Dès ce premier film, Na Hong-jin s’empare d’un genre balisé, le thriller de serial killer, pour le déplacer vers une zone d’inconfort où rien ne se referme proprement, où chaque piste ouverte laisse une trace. Ce point de départ, familier à l'univers du cinéaste prend forme ici à Séoul, où Jung-ho, ancien policier devenu proxénète, tente de comprendre pourquoi plusieurs des femmes qu’il exploite disparaissent après avoir été envoyées chez le même client. Tout paraît annoncer une traque classique, une identification, une arrestation, peut-être un sauvetage. Mais très vite, le film déplace l’enjeu. La tension ne repose plus sur la découverte d’un homme et d'une cache mais sur l’effritement des procédures, des certitudes et des responsabilités.

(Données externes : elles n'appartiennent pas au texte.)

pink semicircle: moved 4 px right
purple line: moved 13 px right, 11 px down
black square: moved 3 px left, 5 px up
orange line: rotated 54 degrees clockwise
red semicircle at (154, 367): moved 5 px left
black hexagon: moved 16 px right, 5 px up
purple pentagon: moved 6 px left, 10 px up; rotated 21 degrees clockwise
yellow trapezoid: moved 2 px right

Cette dérive s’ancre dans une matérialité très concrète. La première course-poursuite, filmée sans hystérie, respecte le temps des corps. La distance se mesure, la fatigue se lit, la respiration se casse. Rien d’héroïque ici. Les ruelles, les escaliers, les carrefours dessinent une géographie précise, cartographiable. Le mal circule dans un espace banal et reconnaissable.

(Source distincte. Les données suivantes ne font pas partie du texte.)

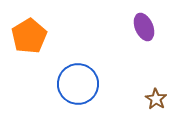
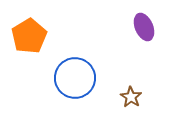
blue circle: moved 3 px left, 6 px up
brown star: moved 25 px left, 2 px up
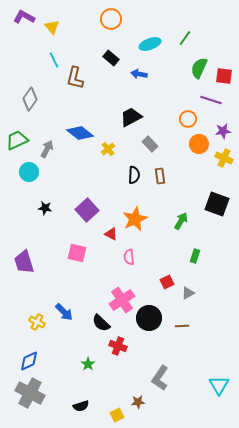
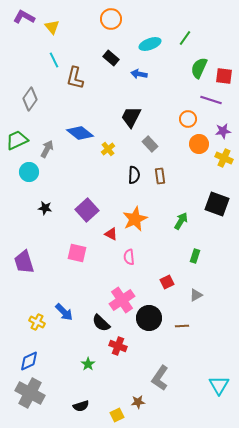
black trapezoid at (131, 117): rotated 35 degrees counterclockwise
gray triangle at (188, 293): moved 8 px right, 2 px down
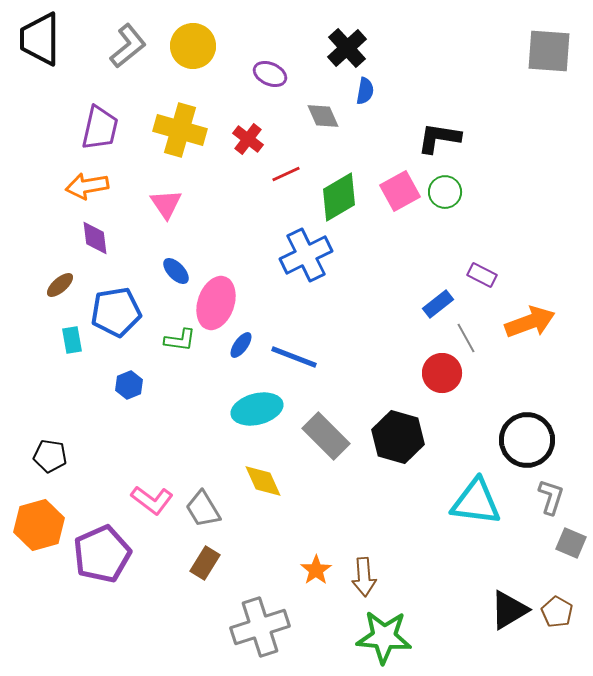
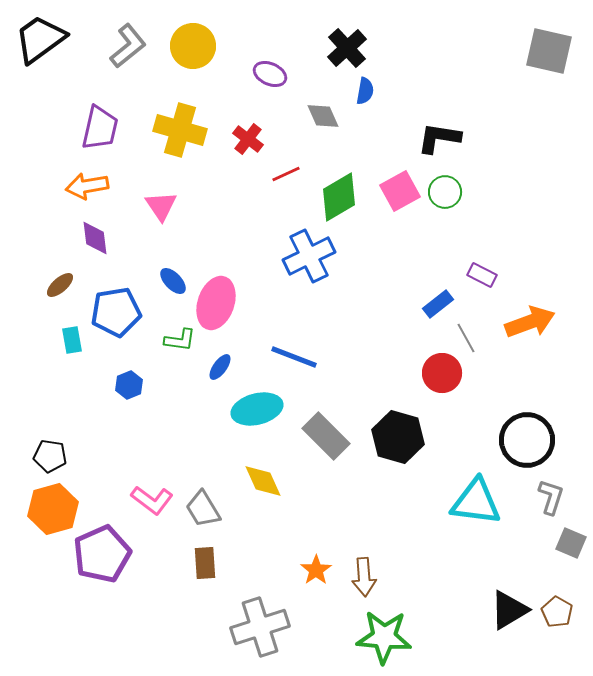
black trapezoid at (40, 39): rotated 54 degrees clockwise
gray square at (549, 51): rotated 9 degrees clockwise
pink triangle at (166, 204): moved 5 px left, 2 px down
blue cross at (306, 255): moved 3 px right, 1 px down
blue ellipse at (176, 271): moved 3 px left, 10 px down
blue ellipse at (241, 345): moved 21 px left, 22 px down
orange hexagon at (39, 525): moved 14 px right, 16 px up
brown rectangle at (205, 563): rotated 36 degrees counterclockwise
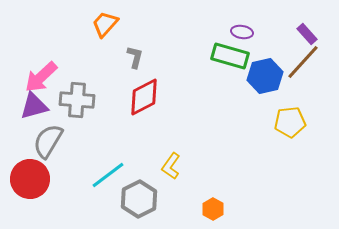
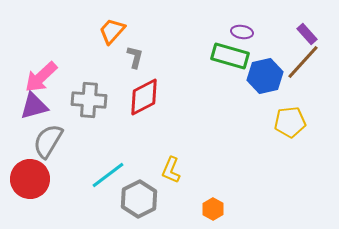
orange trapezoid: moved 7 px right, 7 px down
gray cross: moved 12 px right
yellow L-shape: moved 4 px down; rotated 12 degrees counterclockwise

Le scénario opère ensuite un déplacement moral subtil. Jung-ho n’est pas un héros. Il exploite les femmes qu’il envoie chez des clients. Jung-ho n’est pas un sauveur mais un exploiteur dont l’inquiétude naît d’abord d’un manque à gagner. Pourtant, au fil du récit, la présence d’une enfant le confronte tardivement à une humanité qu’il avait neutralisée. En face, Je Yeong-min est construit comme une zone morte. Son calme, sa banalité, son absence d’affect spectaculaire créent une horreur d’autant plus radicale qu’elle refuse l’excès. Il avoue, puis se rétracte. Il manipule les procédures. Le film ne cherche pas à expliquer son mal par un traumatisme ou une psychologie démonstrative. Il est un trou moral dans le tissu social, une absence de fond.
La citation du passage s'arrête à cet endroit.